Oil prices fall under pressure over rising number of COVID-19 cases in China

Oil prices drifted lower at the first trading session in London, recording a second consecutive trading session of losses, as the ever-rising number of COVID-19 cases, particularly in China, raise energy demand fears.

What you should know: At the time of writing this report, Brent crude was down by 0.24% to trade at $55.12 barrel, and West Texas Intermediate futures inched down by 0.10% to $52.22 a barrel.

China’s National Health Commission revealed that the world’s largest importer of oil recorded 124 cases on Jan. 24, up from 80 earlier, which is the worst wave of new COVID-19 infections seen since March 2020.

Stephen Innes, Chief Global Market Strategist at Axi, in a note to Bigwig FX, spoke on current fundamentals weighing on oil prices, at least for the near term. In addition, he spoke on how the COVID-19 pandemic seemed to distort the bullish rally.

“The Lunar New Year headline heebie-jeebies did a number on oil prices into weeks end. Yet after hitting an intraday low US$54.48 per barrel, Brent crude managed to close above US$55 despite the clear demand impacts of lockdowns in Europe and additional measures in China.

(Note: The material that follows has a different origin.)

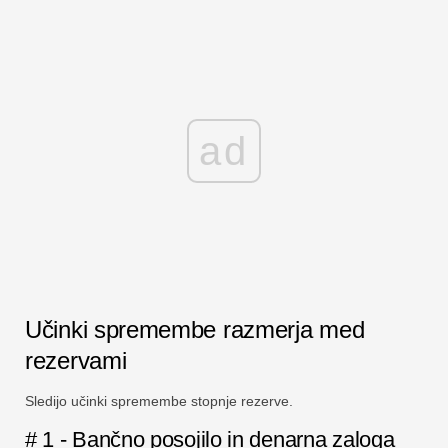
ad
Učinki spremembe razmerja med
rezervami
Sledijo učinki spremembe stopnje rezerve.
# 1 - Bančno posojilo in denarna zaloga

The enormous question mark remains around demand and supply.

  • The street uniformly downgraded Q1 21 market in the world ex-China due to clear demand impacts of lockdowns in Europe to start the year. But last week it was back to the downward demand revision drawing board.
  • More worryingly, however, since Asia has been the backbone of physical crude oil demand, this time it was to down-ballot China consumption as lockdowns spread in the country just weeks ahead of the Lunar New Year travel surge.”

What to expect: Still, the one million barrels per day of additional Saudi curbs over February and March should alleviate the currently projected level of attrition in global demand recovery without much impact on the path of OECD inventory draws.